T cells that express a HER2-specific chimeric antigen receptor showed promise as a treatment for HER-2 positive sarcoma in a small phase I/II trial.
HER2 chemical structure. Image © molekuul.be / Shutterstock.com.
T cells that express a HER2-specific chimeric antigen receptor (CAR) showed promise as a treatment for HER-2 positive sarcoma in a small phase I/II trial.
Local sarcomas tend to have good outcomes, but advanced-stage sarcomas yield generally poor prognoses. “Immunotherapy with antigen-specific T cells may benefit patients with sarcoma because immune-mediated killing does not rely on pathways used by conventional therapies to which such tumors are often resistant,” wrote study authors led by Stephen Gottschalk, MD, of Baylor College of Medicine in Houston. The use of adoptive transfer of T cells that have been genetically modified to express CARs has shown promise in certain malignancies.
In this study, researchers enrolled 19 patients with HER2-positive tumors-16 osteosarcomas, 1 Ewing sarcoma, 1 primitive neuroectodermal tumor, and 1 desmoplastic small round-cell tumor-to receive escalating doses of HER2-CAR T cells. The results were published online ahead of print in the Journal of Clinical Oncology.
The median age of study participants was 17 years at the time of T cell infusion. All patients included had metastatic or refractory disease, and had experienced treatment failure with at least one chemotherapy regime; 11 of 19 had undergone radiation therapy.
The study involved eight dose levels, between 1 × 104/m2 and 1 × 108/m2 HER2-CAR T cells. Thirteen patients received one infusion, four received two, one received four, and one received nine infusions. The only infusion-related adverse event was a fever in one patient, which resolved with ibuprofen. The study did not reach a dose-limited toxicity.
The researchers found that HER2-CAR T cells could be detected in vivo in 14 of 16 evaluable patients who received doses above level 3 (1 × 105/m2). This dropped significantly after 3 hours beyond the infusion time, but a low-level T cell signal could still be detected 6 weeks after infusion in seven of nine evaluable patients who had received a dose greater than 1 × 106/m2. They also found evidence of the HER2-CAR T cells in some patients at 3, 6, 9, 12, and 18 months following infusion, suggesting that even without evidence of T cell expansion the cells apparently do persist long-term.
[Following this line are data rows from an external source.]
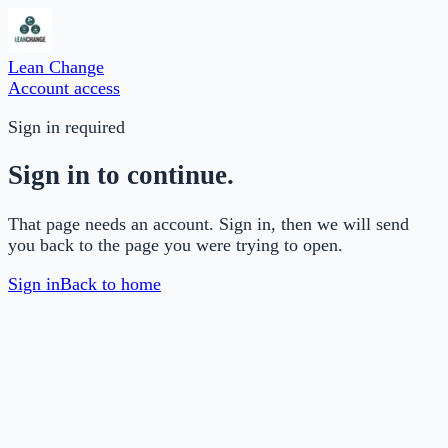
Lean Change
Account access
Sign in required
Sign in to continue.
That page needs an account. Sign in, then we will send
you back to the page you were trying to open.
Sign in
Back to home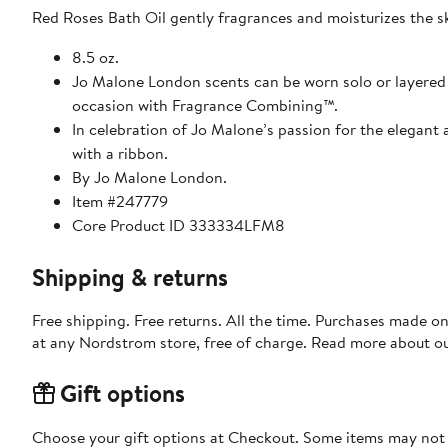
Red Roses Bath Oil gently fragrances and moisturizes the ski
8.5 oz.
Jo Malone London scents can be worn solo or layered fo
occasion with Fragrance Combining™.
In celebration of Jo Malone’s passion for the elegant a
with a ribbon.
By Jo Malone London.
Item #247779
Core Product ID 333334LFM8
Shipping & returns
Free shipping. Free returns. All the time. Purchases made o
at any Nordstrom store, free of charge. Read more about o
Gift options
Choose your gift options at Checkout. Some items may not be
In terms of outcome, 4 of 17 evaluable patients had stable disease for 12 weeks to 14 months. The median overall survival in the study was 10.3 months.
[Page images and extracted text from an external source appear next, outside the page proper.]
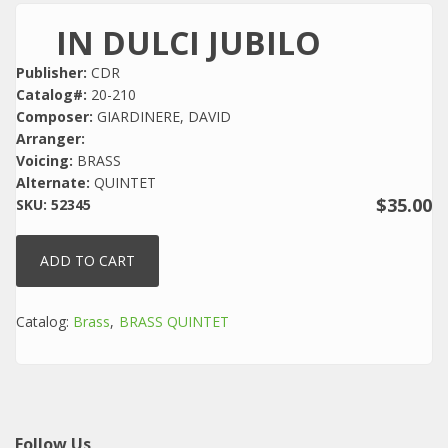
IN DULCI JUBILO
Publisher:
CDR
Catalog#:
20-210
Composer:
GIARDINERE, DAVID
Arranger:
Voicing:
BRASS
Alternate:
QUINTET
$35.00
SKU:
52345
Catalog:
Brass
BRASS QUINTET
Follow Us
“Targeting HER2 with antigen-specific T cells is an attractive strategy to expand HER2-targeted immunotherapies to malignancies that are HER2 positive but are insensitive to HER2 antibodies because they are not HER2 gene amplified,” the researchers wrote. They concluded that this study shows a safe dose of HER2-CAR T cells can be established, and that the cells can traffic to tumor sites and persist at low levels. “These data will facilitate subsequent clinical trials to further augment the expansion, function, and persistence of HER2-directed T cells.”